Instructions to follow>
Would you transcribe the entries below, beginning at the line with "ht to be. Gentle Jesus, meek and" and ending after the line with "Leading Stories", exactly, with no picture and nothing more?

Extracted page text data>
━━━━━━━━━━━━━━━━━━━━━━━━━━━━━━
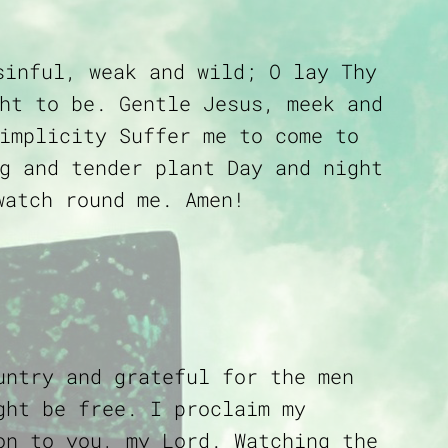
sinful, weak and wild; O lay Thy
ht to be. Gentle Jesus, meek and
implicity Suffer me to come to
g and tender plant Day and night
watch round me. Amen!
untry and grateful for the men
ght be free. I proclaim my
on to you, my Lord. Watching the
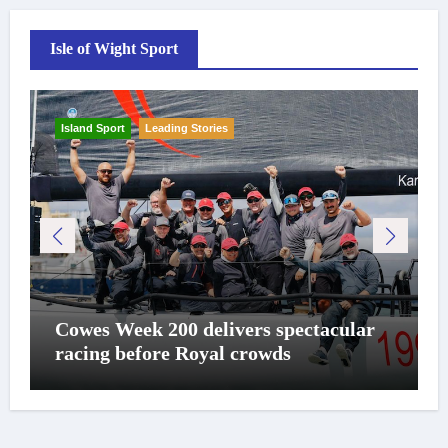
Isle of Wight Sport
Island Sport
Leading Stories
Cowes Week 200 delivers spectacular
racing before Royal crowds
━━━━━━━━━━━━━━━━━━━━━━━━━━━━━━
Response box>
ht to be. Gentle Jesus, meek and
implicity Suffer me to come to
g and tender plant Day and night
watch round me. Amen!
untry and grateful for the men
ght be free. I proclaim my
on to you, my Lord. Watching the
Isle of Wight Sport
Island Sport
Leading Stories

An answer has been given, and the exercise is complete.